What are the responsibilities and job description for the Cloud/DevOps SRE - Infrastructure & Automation position at ClifyX?
Job Details
Job Description:
Cloud/DevOps Site Reliability Engineer (SRE) with hands-on experience in Kubernetes, Docker, and containerized environments and Automation .
The ideal candidate will be responsible for managing production infrastructure services, ensuring high availability, reliability, and performance of our internal cloud systems.
The role requires expertise in automation , infrastructure management, and operational support, with a good working knowledge/ understanding of various database technologies (Oracle, SingleStore, ClickHouse, MongoDB), Kafka/Python/Shell-scripting a plusCloud Infrastructure Management: Implement and maintain scalable cloud infrastructure across various environments.
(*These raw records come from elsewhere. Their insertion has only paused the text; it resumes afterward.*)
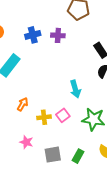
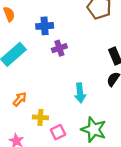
purple cross: (58, 35) -> (59, 48), moved, turned -32
pink square: (63, 115) -> (58, 132), moved

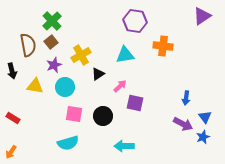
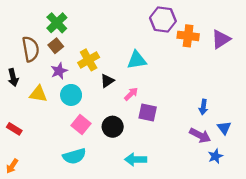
purple triangle: (202, 16) -> (221, 39), moved
purple hexagon: (135, 21) -> (163, 20), moved
orange cross: (163, 46) -> (188, 36), moved
pink square: (74, 114) -> (81, 124), turned 30
blue star: (203, 137) -> (215, 156), moved

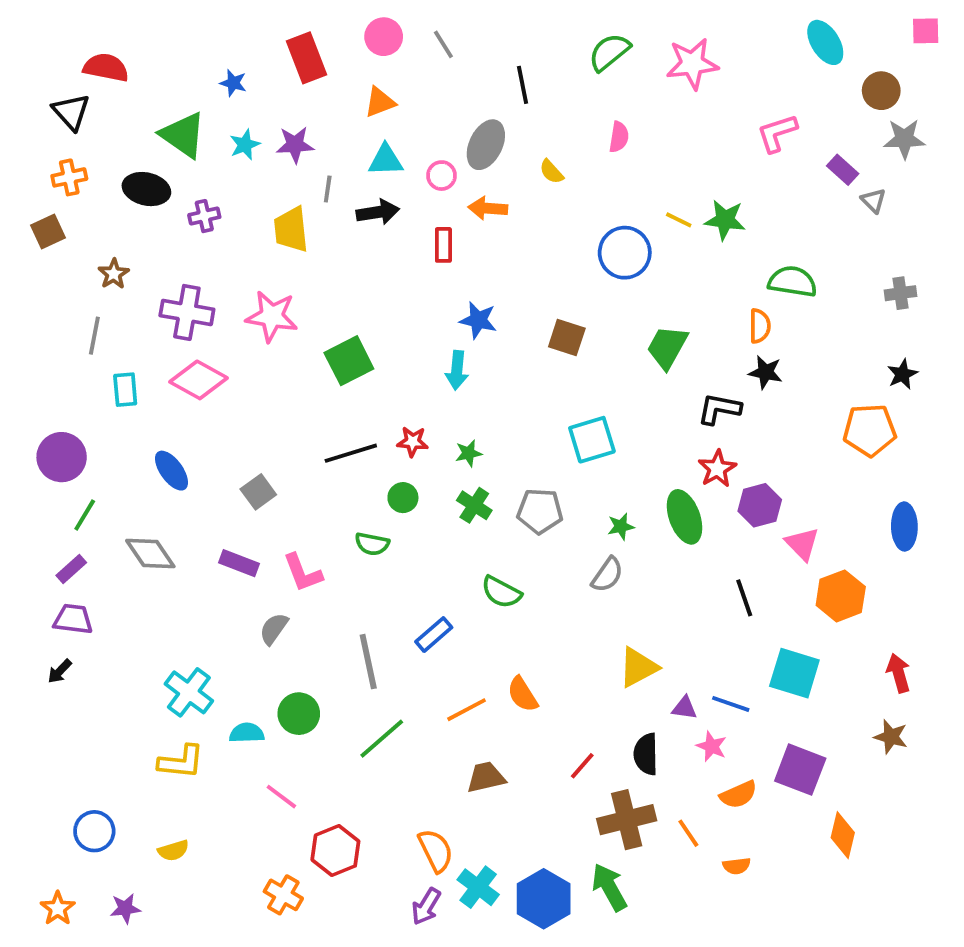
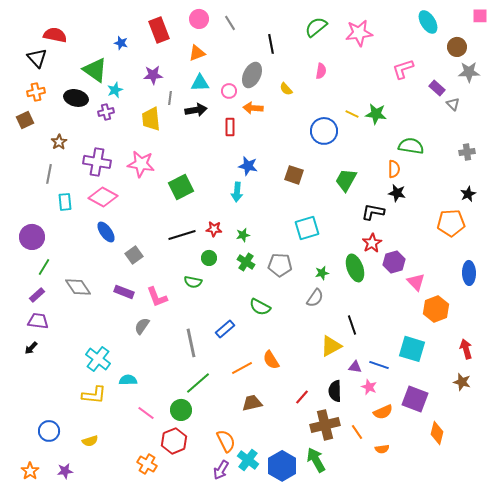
cyan star: (245, 145) -> (115, 90), moved
blue ellipse: (171, 471) -> (106, 232), moved
black line: (744, 598) -> (352, 325), moved
green circle: (299, 714) -> (181, 410), moved

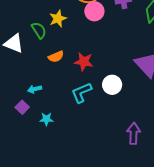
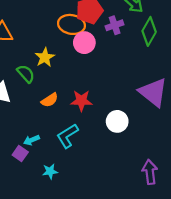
cyan L-shape: (81, 93) -> (67, 136), moved
purple square: (22, 107) -> (20, 154), moved

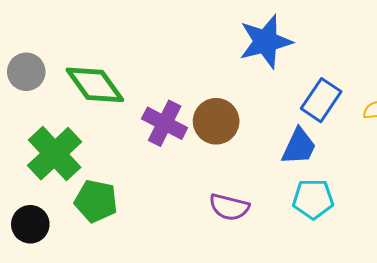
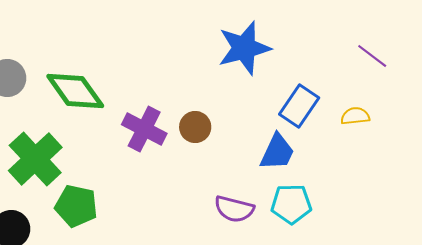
brown circle: (216, 121) -> (195, 127), size x0.7
purple semicircle: (229, 207) -> (234, 209), moved

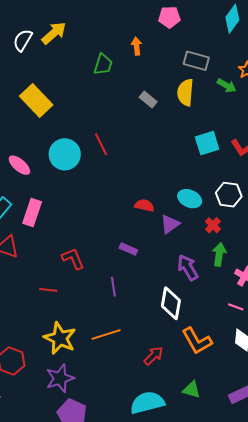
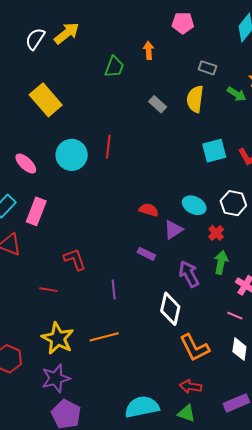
gray rectangle: (196, 61) -> (207, 68), size x0.7
red line: (101, 144) -> (108, 147), turned 30
purple rectangle: (128, 249) -> (146, 254), moved
red arrow: (153, 356) -> (191, 386), moved, turned -130
green triangle: (192, 390) -> (187, 413), moved

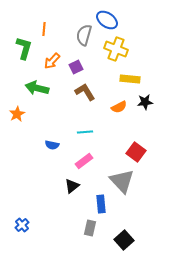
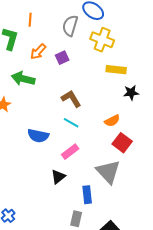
brown L-shape: (85, 92) -> (71, 99), moved
orange semicircle: (119, 107) -> (112, 121), moved
cyan line: (85, 132) -> (71, 123), turned 35
blue semicircle: (52, 145) -> (38, 136), size x1.5

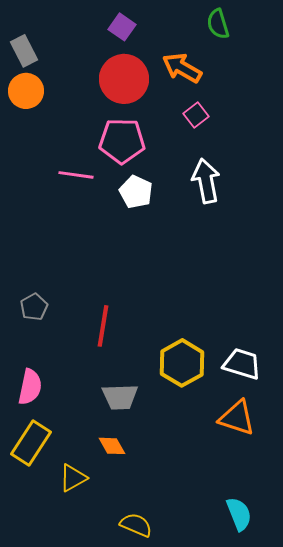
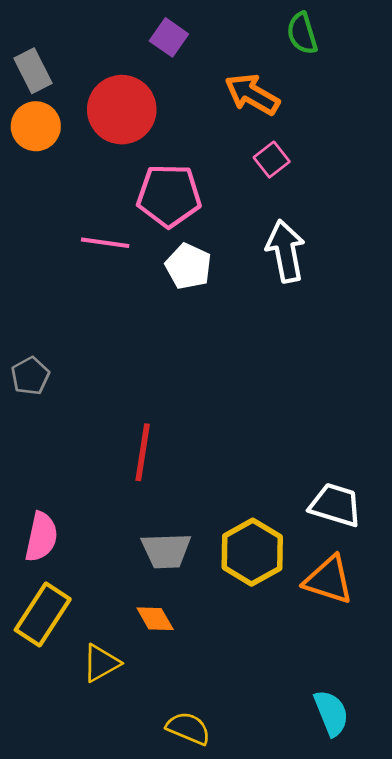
red circle: (124, 79) -> (122, 110), moved
gray pentagon: (34, 307) -> (30, 376), moved
yellow hexagon: (182, 363) -> (252, 552), moved

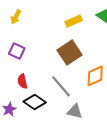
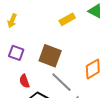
brown square: (70, 52) -> (50, 56), moved, turned -30

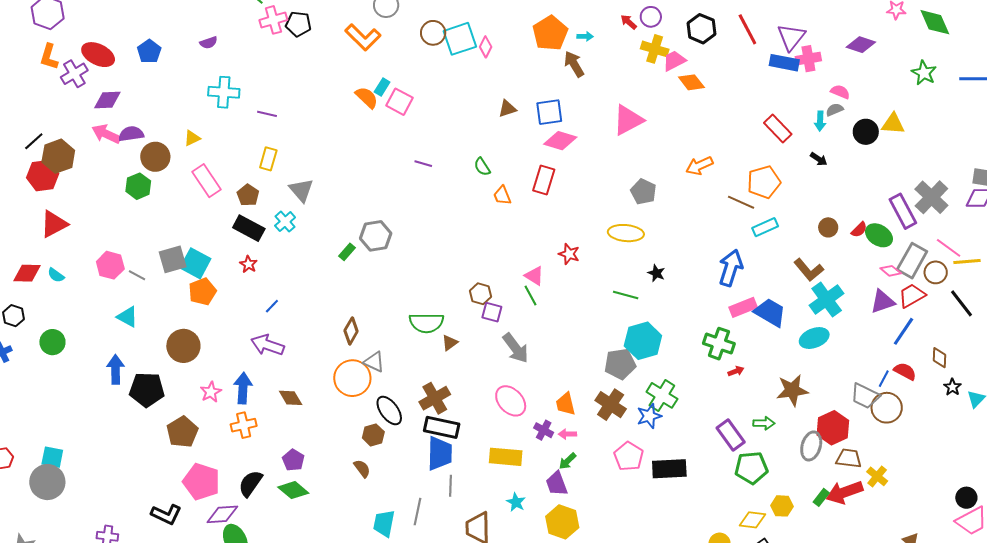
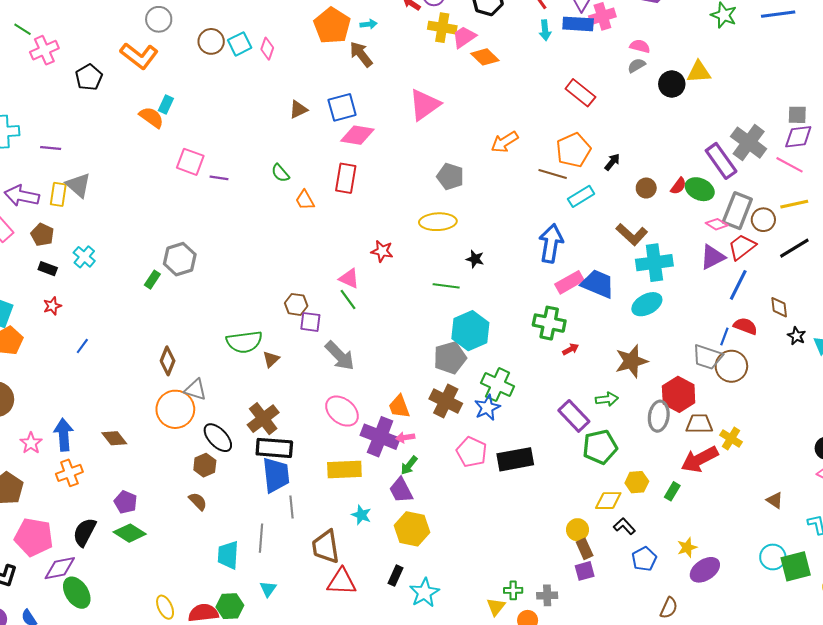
black pentagon: (298, 24) -> (89, 77), moved, turned -30
cyan square: (460, 39) -> (240, 44), size x0.7
pink square: (400, 102) -> (190, 162), moved
cyan arrow: (820, 121) -> (545, 30), moved
black arrow: (819, 159) -> (612, 162), moved, turned -78
gray triangle: (301, 190) -> (78, 185), moved
black rectangle: (249, 228) -> (48, 269), size x0.6
pink line: (949, 248) -> (789, 165), moved
red star: (248, 264) -> (52, 306), turned 30
cyan cross: (827, 299) -> (654, 263), turned 36
black line: (962, 303) -> (794, 248), turned -76
purple arrow: (268, 345) -> (22, 196), moved
purple cross: (544, 430) -> (380, 437), size x1.8
green rectangle: (821, 497) -> (672, 491), moved

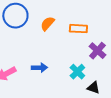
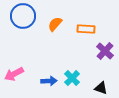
blue arrow: (39, 68) -> (49, 81), moved
cyan cross: (77, 72) -> (72, 78), moved

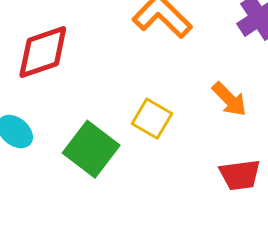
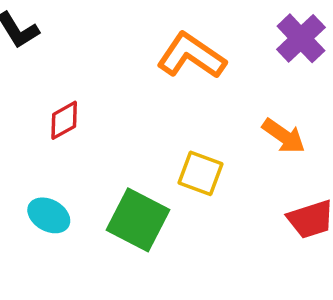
red diamond: (43, 52) -> (64, 120), size x0.6

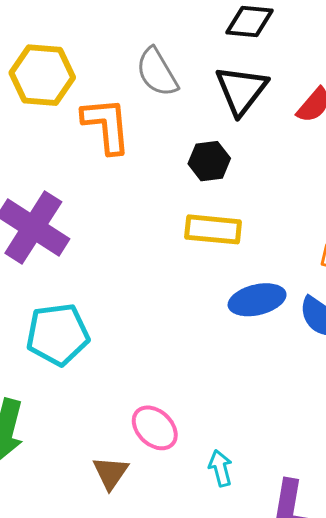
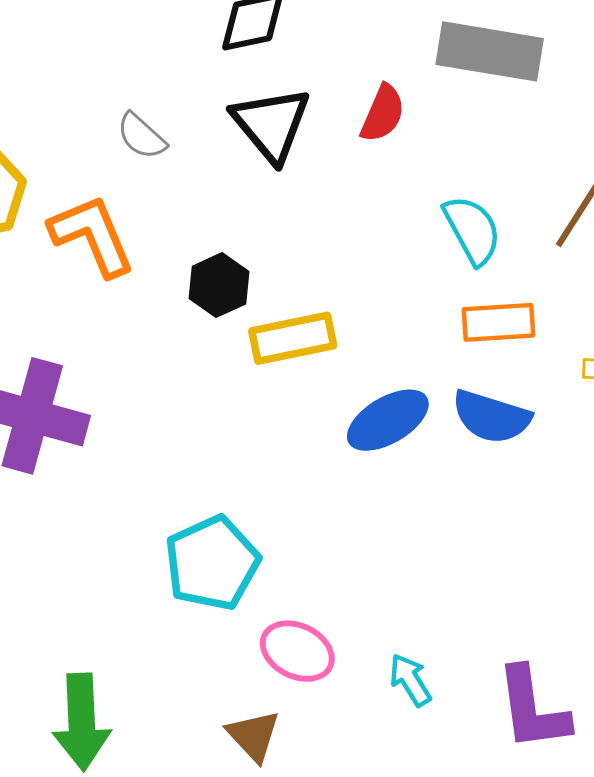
gray semicircle: (157, 72) -> (141, 136), size x0.7
black hexagon: (209, 161) -> (219, 285), moved
cyan pentagon: (58, 334) -> (212, 563), moved

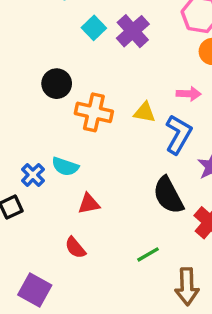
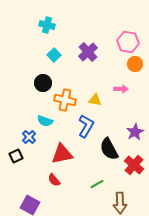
cyan square: (94, 28) -> (54, 55), moved
blue L-shape: (178, 134) -> (86, 126), moved
cyan semicircle: (65, 166) -> (45, 121), moved
red triangle: (89, 204) -> (62, 154), size x1.6

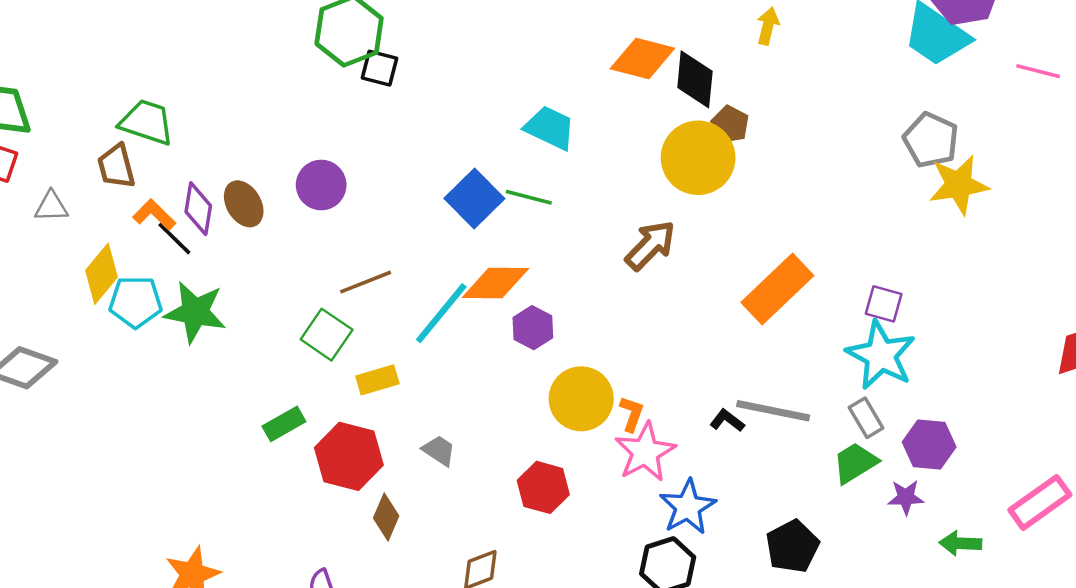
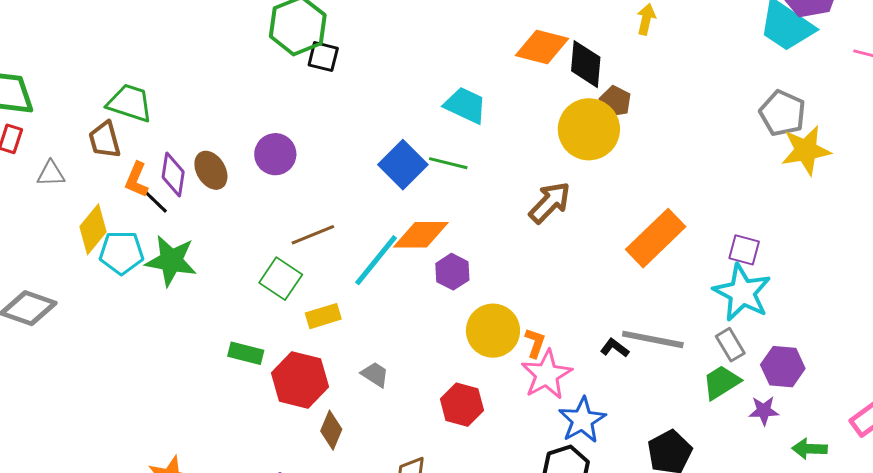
orange L-shape: (154, 215) -> (137, 180), turned -111
green rectangle: (284, 424) -> (246, 353), turned 44

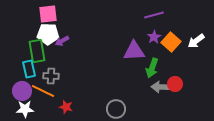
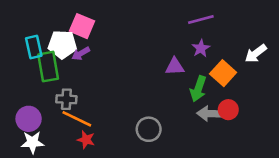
pink square: (48, 14) -> (82, 26), moved, turned 30
orange square: (171, 42) -> (223, 73), moved
purple triangle: (134, 51) -> (175, 67), size x0.7
cyan rectangle: (29, 69) -> (34, 47), moved
orange line: (43, 91) -> (77, 119), moved
gray circle: (116, 109) -> (149, 129), moved

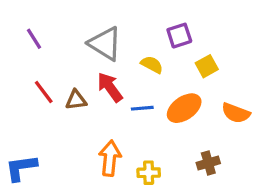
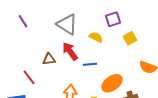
red line: (44, 92) -> (29, 77), moved
orange ellipse: (184, 108) -> (112, 83), moved

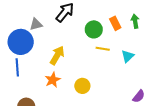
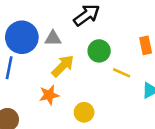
gray triangle: (36, 24) -> (53, 38), moved
green circle: (94, 29) -> (99, 51), moved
This would mostly be internal cloud and may not be 3PC.
Kubernetes & Docker Management: Deploy, manage, and scale applications using Kubernetes, Docker, and container orchestration tools.
Automation & CI/CD: Develop/Implement automation scripts for infrastructure provisioning, deployment, and continuous integration/delivery (CI/CD) pipelines.
Production Support & Monitoring: Ensure high availability, monitoring, incident resolution, and performance tuning for production environments.
Collaboration: Work closely with development teams to optimize cloud-native applications and improve system efficiency.
Incident Response: Lead and coordinate incident management, troubleshooting, and post-mortem analysis for production systems.
Continuous Improvement: Advocate for and implement best practices for cloud-native infrastructure, automation, and security.